George Myers upset someone, and he paid for it with his life.
I didn’t know George well, and I never cared to. He was a braggart, brash, and over-bearing. But he must have been worse in his private life.
It was a cool April morning and I was outside the police station, smoking my pipe and chatting with Sergeant Anthony Dawes. George Myers was a short distance away, speaking with a group of young men, who listened intently to him.
A new figure caught our attention, and Sergeant Dawes and I looked as a young boy walked up the street. He carried a violin in his hands, and when he saw George Myers, he stopped, settled his instrument into place, and began to play.
The melody was beautiful and thrilling, setting my heart to racing and keeping my attention focused on the musician.
Everyone on the street turned and faced him, and all save George Myers wore a rapturous expression. He stood stiffly, his eyes wide and darting about wildly. It seemed as though he wanted to run but could not find the strength to do so.

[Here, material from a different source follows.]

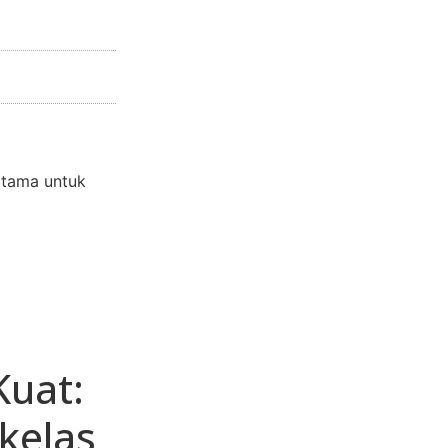
utama untuk
Kuat:
kelas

A heartbeat later, something hurried past my foot, and when I glanced down, I saw not one, but dozens of spiders. They raced down the street, and from all around us more joined them. The arachnids streamed out of doorways and windows, cracks and holes, and then George’s mouth broke free of the spell, and he began to scream.

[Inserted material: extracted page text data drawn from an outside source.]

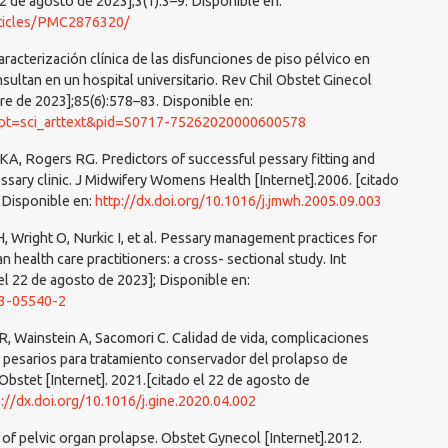
22 de agosto de 2023];3(1):3–9. Disponible en:
rticles/PMC2876320/
aracterización clínica de las disfunciones de piso pélvico en
sultan en un hospital universitario. Rev Chil Obstet Ginecol
bre de 2023];85(6):578–83. Disponible en:
cript=sci_arttext&pid=S0717-75262020000600578
KA, Rogers RG. Predictors of successful pessary fitting and
ssary clinic. J Midwifery Womens Health [Internet].2006. [citado
 Disponible en:
http://dx.doi.org/10.1016/j.jmwh.2005.09.003
, Wright O, Nurkic I, et al. Pessary management practices for
 health care practitioners: a cross- sectional study. Int
el 22 de agosto de 2023]; Disponible en:
23-05540-2
R, Wainstein A, Sacomori C. Calidad de vida, complicaciones
e pesarios para tratamiento conservador del prolapso de
Obstet [Internet]. 2021.[citado el 22 de agosto de
p://dx.doi.org/10.1016/j.gine.2020.04.002
of pelvic organ prolapse. Obstet Gynecol [Internet].2012.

We were held in thrall to the music as the spiders scrambled up and into his clothes, his open mouth, and nostrils. They bit into his flesh and burrowed into his ears.

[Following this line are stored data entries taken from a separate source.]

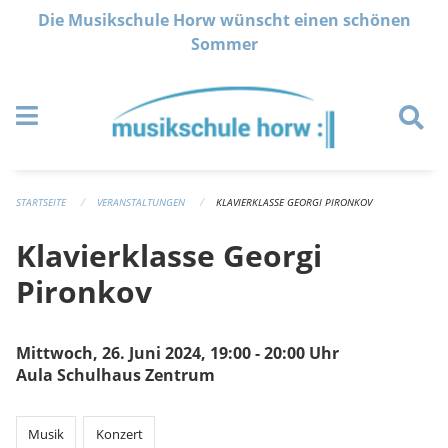
Navigation überspringen
Die Musikschule Horw wünscht einen schönen
Sommer
STARTSEITE
VERANSTALTUNGEN
KLAVIERKLASSE GEORGI PIRONKOV
Klavierklasse Georgi
Pironkov
Mittwoch, 26. Juni 2024, 19:00 - 20:00 Uhr
Aula Schulhaus Zentrum
Musik
Konzert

For long minutes, the boy played, and when George collapsed in a lifeless bundle, the boy lowered his violin and walked toward North Road and Gods’ Hollow.
Sergeant Dawes made a motion as if to try and follow the boy, but I stopped him.
I knew a god when I saw one, and there was no need for anyone else to die.
In the heavy, empty stillness of the morning, the spiders abandoned the corpse and returned to their lives.
Someone, it seemed, had prayed, and a god had listened.